If I want to go one level more abstracted, I might want to go with a Software as a Service(SaaS - pronounced sass) solution. This would be something like one of the cloud providers hosted machine learning environment where you can train, deploy, and monitor machine learning models. AWS has SageMaker, Azure has Azure Machine Learning, and Google’s has Vertex AI. And there are organizations that host popular data science tools like Posit.cloud and Saturn Cloud that you can use.

Sometimes you’ll hear people describe PaaS or SaaS solutions called going serverless.

The first thing to understand about serverless computing is that there is no such thing as serverless computing.

Every bit of cloud computation runs on a server - the question is whether you have to deal with the server or if you just deal with a preconfigured service.

In this book, we’ll be working exclusively with IaaS services – taking the most basic services and building up a working data science environment. Once you understand how these pieces fit together, you’ll be in a much better place if it turns out your organization wants to leverage more abstracted versions of those services.

6.2 Common services for data science usage

If you’re not familiar with cloud provider terminology, it can be very hard to tell what service you might need from a cloud provider, and they don’t really help the matter. It’s very common (especially in AWS) to have many different services that fulfill similar needs, and it can be really hard to concretely tell the difference.

Making the issue even more difficult, many companies go out of their way to make their services sound grand and important and don’t just say, “this is a ___ you can rent”.

It’s helpful to keep in mind that at the very bottom, all you’re doing is renting servers and storage and managing networking and permissions for the servers and storage.
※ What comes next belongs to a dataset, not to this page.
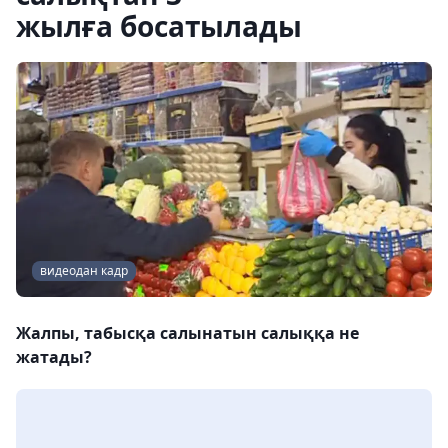
жылға босатылады
видеодан кадр
Жалпы, табысқа салынатын салыққа не
жатады?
Every other service is just combination of server, storage, networking, and permissions that comes with software preinstalled or configured to make your life easier.4

We’re going to talk through some of the basic services that are offered by each of the three major cloud platforms.

Cloud service naming

Azure and GCP tend to name their offerings pretty literally, while AWS chooses cutesy names that have no relationship to the task at hand. I’m going to try to name the services for each of the purposes I’m talking about – but it’s worth noting that feature sets aren’t exactly parallel across cloud providers.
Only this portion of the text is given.